Tour organizers and family spokesmen seem both cautious and vague on the subject. In fact, they seem a bit uncomfortable discussing it.

"Basically, we just don't know. It's essentially private, something between the various family members. We know a whole lot about the public part of this tour, but we are really not privy to anything private that the family is doing," Colette Phillips of Boston's Fund for a Free South Africa said yesterday.

Makaziwe Mandela is the older of these two half sisters living in the United States. She has not seen her father since he was released from Victor Verster Prison in February, and in the recent and the not-so-recent past she has expressed anger and bitterness over some of her parental and other family relationships. Reached yesterday at her apartment in Amherst, Mass., she said:

"I'm not sure I'm going to see him at all. It isn't set yet. I may go down to Boston when he arrives there. I can tell you this, though. I haven't been involved with any of the planning."

Makaziwe -- known in the family as Maki -- is working on her doctorate at the University of Massachusetts. She said she is about a year away from completing her degree, and that her dissertation is to be on the women of the Transkei, which is the land of Nelson Mandela's people. Maki, who is 42, lives with her husband, Isaac Amuah, and her three children on the top floor of a three-story brick building on the edge of the university.

In an interview this year in The Washington Post, Maki said: "I never really got to a stage where I developed that father-daughter relationship with my father. I really know my father very little as a father. ... And I have really been bitter for not having my father and very angry -- at my father -- for not being there."

It is no particular secret that there have been long-standing disputes among certain Mandela family members. Even in the authorized and generally soft-going Nelson Mandela biography, "Higher Than Hope" (it was written by a South African named Fatima Meer and has just recently appeared in the United States), there are sentences such as these: "There was tension between the two houses he had founded. It was always a matter of deep pain that those whom he loved did not love each other, or did not love each other as much as they should."

The other Mandela child currently living in America, Zenani Mandela Dlamini, is a daughter from Mandela's second marriage, to Winnie Mandela. The relationship of Zenani, or "Zeni," with her father is known to be much closer than that of Makaziwe. Zeni, who is 31, has three children and is married to a prince of Swaziland. She studies political science at Boston University and, like her half sister in Amherst, lives in an apartment near campus. She is said to be very shy and very cautious about the press. She went to South Africa for her father's release. Last week she saw family members on a vacation in Switzerland.

Yesterday a spokesman for Zeni at BU -- all requests from the media are being channeled through the university or through the Fund for a Free South Africa -- said that although her plans are still in flux for the visit, she will probably go down to New York on Friday to be with her parents.
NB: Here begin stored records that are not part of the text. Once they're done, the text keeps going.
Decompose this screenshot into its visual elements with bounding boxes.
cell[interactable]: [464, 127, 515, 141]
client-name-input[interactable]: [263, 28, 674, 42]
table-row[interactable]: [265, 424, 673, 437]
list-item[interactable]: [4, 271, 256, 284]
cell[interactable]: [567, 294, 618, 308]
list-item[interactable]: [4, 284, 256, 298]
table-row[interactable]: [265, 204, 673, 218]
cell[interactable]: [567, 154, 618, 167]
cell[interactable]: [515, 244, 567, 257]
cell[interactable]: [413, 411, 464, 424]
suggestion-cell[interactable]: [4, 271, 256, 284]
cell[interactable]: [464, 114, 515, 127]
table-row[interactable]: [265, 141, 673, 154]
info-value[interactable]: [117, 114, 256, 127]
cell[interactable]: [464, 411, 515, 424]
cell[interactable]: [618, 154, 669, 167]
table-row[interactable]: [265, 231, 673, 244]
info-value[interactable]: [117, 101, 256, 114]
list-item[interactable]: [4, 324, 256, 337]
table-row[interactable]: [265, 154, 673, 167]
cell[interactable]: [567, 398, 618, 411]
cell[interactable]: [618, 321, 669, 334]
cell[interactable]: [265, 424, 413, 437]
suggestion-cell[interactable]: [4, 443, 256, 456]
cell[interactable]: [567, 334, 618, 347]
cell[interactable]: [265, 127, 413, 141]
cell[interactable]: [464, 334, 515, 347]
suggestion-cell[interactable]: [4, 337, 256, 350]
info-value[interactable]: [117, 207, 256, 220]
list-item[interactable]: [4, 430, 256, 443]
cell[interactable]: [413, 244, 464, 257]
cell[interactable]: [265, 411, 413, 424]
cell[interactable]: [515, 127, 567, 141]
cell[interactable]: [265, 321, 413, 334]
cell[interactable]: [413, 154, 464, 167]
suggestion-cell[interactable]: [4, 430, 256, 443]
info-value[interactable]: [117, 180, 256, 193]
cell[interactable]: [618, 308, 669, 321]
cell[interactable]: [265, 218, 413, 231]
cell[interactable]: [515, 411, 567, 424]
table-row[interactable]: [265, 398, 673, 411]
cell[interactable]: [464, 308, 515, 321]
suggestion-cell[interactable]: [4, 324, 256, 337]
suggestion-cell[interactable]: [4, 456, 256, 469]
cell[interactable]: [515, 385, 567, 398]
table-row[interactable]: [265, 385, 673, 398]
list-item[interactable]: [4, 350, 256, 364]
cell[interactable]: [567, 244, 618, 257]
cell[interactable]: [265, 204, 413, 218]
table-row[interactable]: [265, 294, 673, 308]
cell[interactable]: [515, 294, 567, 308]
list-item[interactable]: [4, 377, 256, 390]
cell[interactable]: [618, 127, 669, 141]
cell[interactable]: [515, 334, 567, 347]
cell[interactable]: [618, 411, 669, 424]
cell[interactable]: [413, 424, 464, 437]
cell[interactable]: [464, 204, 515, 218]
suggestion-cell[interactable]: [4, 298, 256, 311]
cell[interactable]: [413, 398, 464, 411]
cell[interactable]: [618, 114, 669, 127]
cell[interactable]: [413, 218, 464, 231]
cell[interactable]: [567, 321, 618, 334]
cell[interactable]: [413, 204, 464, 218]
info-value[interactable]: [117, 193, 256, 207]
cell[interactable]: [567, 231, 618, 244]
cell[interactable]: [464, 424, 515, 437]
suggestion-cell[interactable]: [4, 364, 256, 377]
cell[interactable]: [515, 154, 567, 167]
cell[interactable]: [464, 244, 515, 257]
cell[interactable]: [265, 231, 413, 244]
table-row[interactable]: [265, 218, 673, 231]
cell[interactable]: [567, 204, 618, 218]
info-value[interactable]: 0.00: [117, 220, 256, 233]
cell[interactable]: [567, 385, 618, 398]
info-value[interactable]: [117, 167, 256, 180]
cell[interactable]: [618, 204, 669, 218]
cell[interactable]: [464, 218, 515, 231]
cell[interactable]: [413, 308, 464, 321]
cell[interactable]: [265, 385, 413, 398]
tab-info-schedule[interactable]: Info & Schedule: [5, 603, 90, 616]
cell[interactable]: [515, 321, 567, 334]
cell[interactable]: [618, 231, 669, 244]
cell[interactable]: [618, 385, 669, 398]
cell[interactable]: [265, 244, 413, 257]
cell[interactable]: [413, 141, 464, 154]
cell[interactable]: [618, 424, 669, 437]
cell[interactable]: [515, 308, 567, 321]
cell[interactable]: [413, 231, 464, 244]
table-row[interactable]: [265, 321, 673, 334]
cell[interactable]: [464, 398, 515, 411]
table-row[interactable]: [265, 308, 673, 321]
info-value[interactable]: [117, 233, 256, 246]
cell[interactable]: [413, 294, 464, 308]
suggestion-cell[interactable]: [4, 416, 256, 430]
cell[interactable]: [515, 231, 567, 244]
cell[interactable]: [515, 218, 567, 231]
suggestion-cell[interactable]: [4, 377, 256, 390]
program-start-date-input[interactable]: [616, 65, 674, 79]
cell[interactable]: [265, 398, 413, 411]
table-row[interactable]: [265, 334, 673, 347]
"It wouldn't surprise me if she has minimum contact with the tour," Herbert Ross of the university's Office of the Dean of Students said yesterday. "It'll be those private moments, at their apartment or at the hotel, whatever. I doubt she'll be on many podiums."
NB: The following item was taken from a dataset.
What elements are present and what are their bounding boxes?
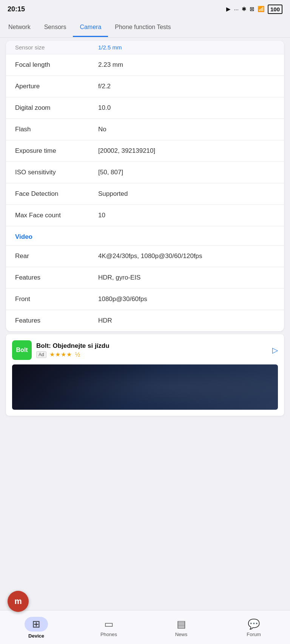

Thus far Zenani has agreed to appear at one public function of the tour: a salute to her mother on Saturday at St. Paul's Cathedral in Boston.

In a rare interview this past February in the Boston Globe, just before her father was released, Zeni said: "I know I will see Daddy and spend Sunday with him. In a way our private moments will be taken away from us. He is a public man, and it's going to be very hard."

Nelson Mandela has had six children altogether. Four are now living. The eldest, Thembi, a son, was killed in an automobile accident in 1969. Another child of the first marriage died at nine months. A third child, Makgatho, 39, lives quietly in a farm town in the Transkei, running a general store and cafe. He is said to be dwelling in semi-obscurity. He lives with his mother, Evelyn, Mandela's first wife, who is now 69 and a retired nurse.

In addition to Maki and Zeni, there is another daughter, Zindzi, in South Africa. When she was born in 1960, her father was away from Johannesburg and saw her for the first time several days later, in the midst of a police raid on his home. Zindzi was to say in later life, "I felt I was more or less raised by the police."

In Fatima Meer's biography, there are many letters between father and children. In some of them he is exhorting them sternly to stay in school, and in others he seems just trying to be a dad, gently, from behind prison walls.

"It pleases me that you're taking driving lessons and hope you will be as careful a driver as Mum is," he writes to his youngest daughter. "Thembi could drive the colossal Oldsmobile at 10. But if you get your license, you'll have done better than Mum and I. We were 26 and 33 respectively when we got ours. Good luck darling!"